Member of the Arizona Senate from the 3rd district
- In office January 14, 2013 – January 14, 2019
- Preceded by: David Schapira
- Succeeded by: Sally Ann Gonzales

Member of the Arizona Senate from the 27th district
- In office January 10, 2011 – January 14, 2013
- Preceded by: Maria Garcia* (see 2010 election)
- Succeeded by: Leah Landrum Taylor

Member of the Arizona House of Representatives from the 27th district
- In office January 2003 – January 10, 2011 Serving with Phil Lopes (2003–2011)

Personal details
- Born: August 15, 1938 Tucson, Arizona
- Died: February 9, 2022 (aged 83)
- Party: Democratic
- Education: Pima Community College University of Arizona
- Website: www.senatorcajerobedford.com

= Olivia Cajero Bedford =

American politician (1938–2022)

Olivia Cajero Bedford (August 15, 1938 – February 9, 2022) was an American politician who was a Democratic member of the Arizona Senate, representing District 3 from 2013 to 2019. Cajero Bedford served consecutively in the Arizona State Legislature from January 2003 until January 10, 2011, in the Arizona House of Representatives District 27 seat, then in the Arizona Senate in the District 27 seat from January 10, 2011, until January 14, 2013.

==Personal life==
Cajero Bedford was born in Tucson, Arizona. She attended Pima Community College and the University of Arizona.

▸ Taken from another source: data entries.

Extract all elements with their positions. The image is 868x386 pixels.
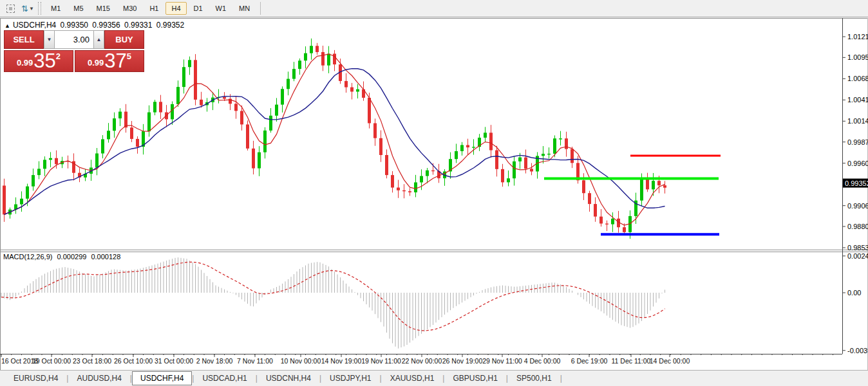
time-tick-label: 22 Nov 00:00 xyxy=(402,357,442,365)
volume-down-button[interactable]: ▼ xyxy=(44,30,55,49)
timeframe-button-m30[interactable]: M30 xyxy=(117,2,142,15)
tab-usdchf-h4[interactable]: USDCHF,H4 xyxy=(132,371,192,385)
timeframe-button-m1[interactable]: M1 xyxy=(45,2,66,15)
time-tick-label: 26 Nov 19:00 xyxy=(442,357,483,365)
time-tick-label: 31 Oct 00:00 xyxy=(155,357,193,365)
price-tick-label: 0.98530 xyxy=(847,244,868,252)
ohlc-open: 0.99350 xyxy=(61,21,88,30)
macd-tick-label: 0.00 xyxy=(847,289,861,297)
timeframe-button-w1[interactable]: W1 xyxy=(210,2,232,15)
toolbar-grip xyxy=(38,2,41,15)
buy-price-prefix: 0.99 xyxy=(88,57,104,70)
price-tick-label: 1.00140 xyxy=(847,117,868,125)
selection-icon[interactable] xyxy=(3,2,17,15)
collapse-triangle-icon[interactable]: ▲ xyxy=(5,23,10,29)
tab-usdcnh-h4[interactable]: USDCNH,H4 xyxy=(258,372,319,385)
sell-button[interactable]: SELL xyxy=(4,30,44,49)
buy-button[interactable]: BUY xyxy=(104,30,144,49)
sell-price-button[interactable]: 0.99 35 2 xyxy=(4,50,73,72)
timeframe-button-m15[interactable]: M15 xyxy=(91,2,116,15)
timeframe-button-h1[interactable]: H1 xyxy=(144,2,164,15)
time-tick-label: 23 Oct 18:00 xyxy=(73,357,111,365)
volume-input[interactable] xyxy=(55,30,93,49)
tab-eurusd-h4[interactable]: EURUSD,H4 xyxy=(5,372,66,385)
toolbar-separator xyxy=(260,2,261,15)
price-tick-label: 1.00680 xyxy=(847,75,868,82)
symbol-tabbar: EURUSD,H4|AUDUSD,H4|USDCHF,H4|USDCAD,H1|… xyxy=(0,370,868,386)
macd-signal-value: 0.000128 xyxy=(91,253,120,261)
ohlc-high: 0.99356 xyxy=(92,21,120,30)
tab-usdcad-h1[interactable]: USDCAD,H1 xyxy=(194,372,255,385)
price-tick-label: 1.00410 xyxy=(847,96,868,104)
tab-separator: | xyxy=(560,374,562,383)
buy-price-button[interactable]: 0.99 37 5 xyxy=(75,50,144,72)
time-tick-label: 19 Nov 11:00 xyxy=(361,357,401,365)
current-price-label: 0.99352 xyxy=(845,179,868,187)
ohlc-close: 0.99352 xyxy=(156,21,184,30)
tab-usdjpy-h1[interactable]: USDJPY,H1 xyxy=(321,372,379,385)
chart-symbol: USDCHF,H4 xyxy=(13,21,56,30)
price-tick-label: 0.99875 xyxy=(847,138,868,146)
timeframe-button-d1[interactable]: D1 xyxy=(188,2,209,15)
sell-price-prefix: 0.99 xyxy=(17,57,33,70)
price-tick-label: 1.00950 xyxy=(847,53,868,61)
volume-up-button[interactable]: ▲ xyxy=(93,30,104,49)
buy-price-sup: 5 xyxy=(127,51,131,61)
timeframe-button-m5[interactable]: M5 xyxy=(68,2,89,15)
macd-name: MACD(12,26,9) xyxy=(3,253,52,261)
one-click-trade-panel: SELL ▼ ▲ BUY 0.99 35 2 0.99 37 5 xyxy=(4,30,144,72)
toolbar: ⇅▼ M1M5M15M30H1H4D1W1MN xyxy=(0,0,868,17)
macd-label: MACD(12,26,9) 0.000299 0.000128 xyxy=(3,253,123,261)
buy-price-big: 37 xyxy=(104,52,126,70)
time-tick-label: 14 Nov 19:00 xyxy=(321,357,362,365)
macd-tick-label: 0.002492 xyxy=(847,252,868,260)
tab-sp500-h1[interactable]: SP500,H1 xyxy=(508,372,560,385)
price-tick-label: 0.98800 xyxy=(847,223,868,230)
ohlc-low: 0.99331 xyxy=(124,21,152,30)
macd-tick-label: -0.003913 xyxy=(847,347,868,354)
time-tick-label: 19 Oct 00:00 xyxy=(32,357,71,365)
time-tick-label: 7 Nov 11:00 xyxy=(237,357,273,365)
trading-terminal-window: { "toolbar": { "timeframes": ["M1","M5",… xyxy=(0,0,868,386)
timeframe-button-h4[interactable]: H4 xyxy=(165,2,186,15)
price-tick-label: 0.99605 xyxy=(847,160,868,167)
tab-xauusd-h1[interactable]: XAUUSD,H1 xyxy=(382,372,443,385)
swap-arrows-icon[interactable]: ⇅▼ xyxy=(21,2,35,15)
sell-price-sup: 2 xyxy=(56,51,61,61)
time-tick-label: 11 Dec 11:00 xyxy=(612,357,651,365)
chart-title: ▲USDCHF,H4 0.99350 0.99356 0.99331 0.993… xyxy=(5,21,186,30)
tab-gbpusd-h1[interactable]: GBPUSD,H1 xyxy=(444,372,505,385)
timeframe-button-mn[interactable]: MN xyxy=(233,2,256,15)
time-tick-label: 14 Dec 00:00 xyxy=(650,357,690,365)
macd-main-value: 0.000299 xyxy=(57,253,86,261)
price-tick-label: 1.01215 xyxy=(847,33,868,41)
timeframe-group: M1M5M15M30H1H4D1W1MN xyxy=(44,2,256,15)
tab-audusd-h4[interactable]: AUDUSD,H4 xyxy=(68,372,129,385)
time-tick-label: 10 Nov 00:00 xyxy=(281,357,321,365)
dropdown-caret-icon: ▼ xyxy=(29,6,34,12)
time-tick-label: 4 Dec 00:00 xyxy=(524,357,561,365)
time-tick-label: 29 Nov 11:00 xyxy=(482,357,522,365)
time-tick-label: 2 Nov 18:00 xyxy=(196,357,233,365)
time-tick-label: 6 Dec 19:00 xyxy=(571,357,608,365)
sell-price-big: 35 xyxy=(33,52,55,70)
price-tick-label: 0.99065 xyxy=(847,202,868,210)
time-tick-label: 26 Oct 10:00 xyxy=(114,357,153,365)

She died on February 9, 2022, at the age of 83. Her death was announced on the floor of the Arizona Senate the next day.

==Electoral history==
- 2000 To challenge incumbent Democratic Representatives Carmine Cardamone and Debora Norris, Cajero Bedford ran in the five-way September 12, 2000, Democratic Primary, but Representative Norris placed first and Representative Cardamone placed second; and won the November 7, 2000, General election where Representative Norris took the first seat and Representative Cardamone took the second seat ahead of Green candidate Bill Moeller.
- 2002 Redistricted to District 27, and with incumbent Democratic Representative Meg Burton Cahill and Republican Representative Laura Knaperek redistricted to District 17, Cajero Bedford ran in the six-way September 10, 2002, Democratic Primary, placing first with 4,436 votes; Cajero Bedford and fellow Democratic nominee Phil Lopes were unopposed for the November 5, 2002, General election, where Cajero Bedford took the first seat with 20,655 votes and Phil Lopes took the second seat.
- 2004 Cajero Bedford and Representative Lopes were unopposed for both the September 7, 2004, Democratic Primary, where Cajero Bedford placed first with 5,968 votes, and the November 2, 2004, General election, where Cajero Bedford took the first seat with 35,507 votes and Representative Lopes took the second seat.
- 2006 Cajero Bedford and Representative Lopes were unopposed for the September 12, 2006, Democratic Primary, where Cajero Bedford placed first with 7,639 votes, and won the three-way November 7, 2006, General election, where Cajero Bedford took the first seat with 24,756 votes and Representative Nichols took the second seat ahead of Republican nominee Gene Chewning.
- 2008 Cajero Bedford and Representative Lopes were challenged for the three-way September 2, 2008 Democratic Primary, where Cajero Bedford placed first with 7,357 votes and Representative Lopes placed second, and won the five-way November 2, 2010, General election, where Cajero Bedford took the first seat with 35,010 votes and Representative Lopes took the second seat ahead of Republican nominee J. D. Schechter, Libertarian candidate Mark Phelps, and Green candidate Kent Solberg. Nichols left after the term, having served alongside Yarbrough from 2003 until 2011.
- 2010 When Democratic Senator Jorge Luis Garcia ran for Arizona Corporation Commission and left the Senate District 27 seat open, Cajero Bedford was unopposed for the August 24, 2010, Democratic Primary, winning with 12,538 votes, and won the November 2, 2010, General election with 33,456 votes (99.7%) against two write-in candidates. Senator Garcia died between the primary and general elections, and his widow Maria Garcia was appointed to the vacancy.
- 2012 Redistricted to District 3, Cajero Bedford was challenged for the August 28, 2012, Democratic Primary by Jorge Luis Garcia's widow Maria Garcia, but Cajero Bedford placed first with 9,718 votes (66.8%), and was unopposed for the November 6, 2012, General election, winning with 43,084 votes.